Im laying here, having just watched Hitman: Agent 47 on my laptop. Headphones on. Conversing with a friend. A good friend, who’s been here for me from the moment I needed him.
Anyway, im laying here, in bed thinking. About my attitude. My mum hugged me earlier and told me she loved me – which made me smile. I just wish that was how she was earlier – and yesterday.
My attitude to this has been all wrong. Im struggling to keep hold of my emotions because i want to be there for (E) as soon as possible. Im trying to rush things. Because im scared the longer i take to heal the less chance there is I can be someone she could love again. Im an idiot.
Since when does getting better for her equal getting better for me?! My feelings for her have not changed and i want her to be happy more than anything else in this world.
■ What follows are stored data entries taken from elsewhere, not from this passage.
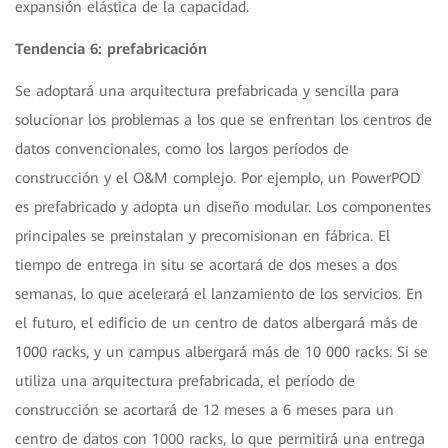
expansión elástica de la capacidad.
Tendencia 6: prefabricación
Se adoptará una arquitectura prefabricada y sencilla para
solucionar los problemas a los que se enfrentan los centros de
datos convencionales, como los largos períodos de
construcción y el O&M complejo. Por ejemplo, un PowerPOD
es prefabricado y adopta un diseño modular. Los componentes
principales se preinstalan y precomisionan en fábrica. El
tiempo de entrega in situ se acortará de dos meses a dos
semanas, lo que acelerará el lanzamiento de los servicios. En
el futuro, el edificio de un centro de datos albergará más de
1000 racks, y un campus albergará más de 10 000 racks. Si se
utiliza una arquitectura prefabricada, el período de
construcción se acortará de 12 meses a 6 meses para un
centro de datos con 1000 racks, lo que permitirá una entrega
But for us to be friends, and therefore lay the ground for any potential future, I need to learn to be my happy self again.
It’s going to be hard, harder than it has been already, when so much of myself was put into this relationship. But i want to get there, primarily for myself but also to show (E) that she means so much to me, I’d rather have her as a friend than not in my life at all.
Of course, im always going to want more, but if i can learn to control my emotions and control when i let them out, maybe there could be a serious chance for us both.
Control means learning steadily and having patience. Something i lack at this time, through fear.
Control means i have to allow myself to heal naturally and not try to force myself into situations i cannot handle…
Like i said, my feelings for her are going nowhere, so i need to focus less on them and more on being happy and learning to live with these emotions: pain, love, and hope.
If i can do that, maybe she’ll see that im serious about her – enough to endure such pain just to be her friend – and appreciate my efforts.
I know this is borderline me doing it for her but i have to be honest: i want to be with her, but i want her to want to be with me too – without confusion or complication.
If that means I have to get past this pain and be ‘just’ friends for any amount of time to prove that?! I’ll gladly do it, i just need to be stronger in the mornings than i have been recently and make some progress towards a happier, smiley me.
I know i may revert back to my panicky, low state tomorrow morning. But hopefully this post will serve as a bolster to keep me going.
Remember Dan: strength through adversity. Good things are always the things we have to fight for the most… Is she worth it? You bet she is!